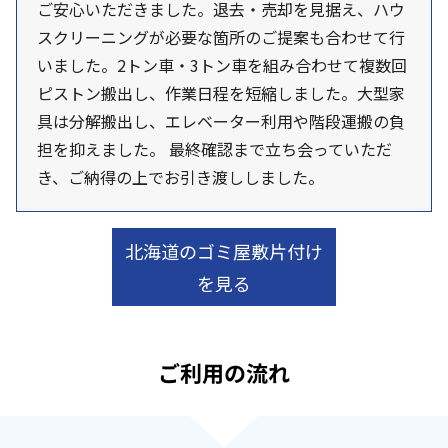
ご安心いただきました。退去・売却を見据え、ハウ
スクリーニングが必要な箇所のご提案も合わせて行
いました。2トン車・3トン車を組み合わせて複数回
ピストン搬出し、作業日程を短縮しました。大型家
具は分解搬出し、エレベーター利用や階段運搬の負
担を抑えました。 最終確認まで立ち会っていただ
き、ご納得の上でお引き渡ししました。
北海道のゴミ屋敷片付け
を見る
ご利用の流れ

WHAT NEEDS TO BE DONE: Through the last line of the entries above, beginning at the line containing "担を抑えました。 最終確認まで立ち会っていただ", transcribe each line exactly, both ends included and nothing more.

RESULT:
担を抑えました。 最終確認まで立ち会っていただ
き、ご納得の上でお引き渡ししました。
北海道のゴミ屋敷片付け
を見る
ご利用の流れ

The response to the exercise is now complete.